Уэллс сделал еще одно открытие, чрезвычайно ценное для формирования арсенала приемов фантастики. Он впервые по-настоящему всерьез и по-настоящему художественно показал, что воздействие науки на человечество совсем не обязательно будет положительным. Все зависит от целей, для достижения которых используются новые, искусственно созданные средства. Все зависит от состояния общества, в котором возникают те или иные новации. Так родился жанр антиутопии. И если, скажем, в «Войне в воздухе» крах человечества связывался с конкретным техническим достижением, то в знаменитой «Машине времени» он описывался как результат пошедшего «не в ту степь» прогресса в целом. Антиутопии практически сразу абстрагировались от научных частностей и от промежуточных стадий трансформации общества из того, где живут читатели, в то, где живут персонажи. Началось описание самого результата — и людей, действующих внутри него.

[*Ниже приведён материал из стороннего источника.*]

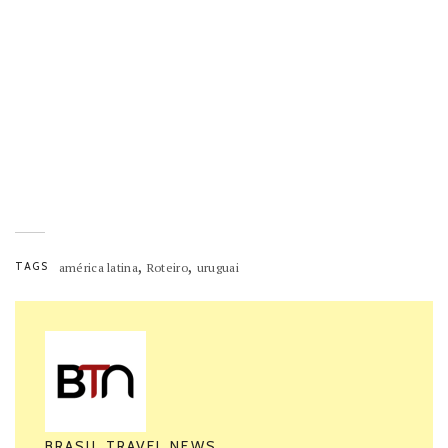
Com o intuito de
Por exemplo
Entretanto
Assim
,
,
TAGS
américa latina
Roteiro
uruguai
BRASIL TRAVEL NEWS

Как только объектом фантастики стали не ТРАНСФОРМАЦИИ МИРОВ, а ТРАНСФОРМИРОВАННЫЕ МИРЫ, виток спирали оказался полностью пройден и, уже на новом уровне, вооруженная беспрецедентным арсеналом приемов создания разнообразнейших сцен для действия, фантастика безвозвратно ушла из той области литературы, где толковали о том, что бы надо и чего бы не надо изменять, и вернулась в ту великую область, где толкуют о том, как бы надо и как бы не надо жить.

Сказать, что после этого она встала в ряд с такими произведениями, как великие утопии Средневековья (теперь воспринимаемые скорее как антиутопии) или положительными и отрицательными мирами Свифта, значит почти ничего не сказать. Во-первых, и сами эти произведения лежат в русле древнейшей традиции, загадочным образом присущей нашему духу. Дескать, стоит только убедительно и заманчиво описать что-либо желаемое, как оно уже тем самым отчасти создается реально, во всяком случае, резко повышается вероятность его реального возникновения в ближайшем будущем; а стоит убедительно и отталкивающе описать что-либо нежелаемое, как оно предотвращается, ему перекрывается вход в реальный мир. Мы тащим эту убежденность еще из пещер, где наши пращуры прокалывали черточками копий нарисованных мамонтов, уверенные, что это поможет на реальной охоте завтра, и твердо верили, что стоит только узнать подлинное имя злого духа и произнести его, окаянный тут же подчинится и станет безопасен. Когда Брэдбери произнес свою знаменитую фразу «Фантасты не предсказывают будущее, они его предотвращают», он совсем не кокетничал; более или менее сознательно он имел в виду именно это шаманство и заклинательство. Но, коль скоро предполагается, что фантастике доступно ПРЕДОТВРАЩАТЬ то, что автор считает плохим, ровно с той же степенью вероятности можно предположить, что ей доступно и СОЗИДАТЬ то, что автор считает хорошим, не так ли?

А во-вторых, апофеозом этой традиции для европейской культуры явились такие произведения, как Евангелия и Апокалипсис. Книга о царствии небесном и о том, как жить, чтобы в него войти, — и книга об аде конца света и о том, как жить, чтобы через него пройти.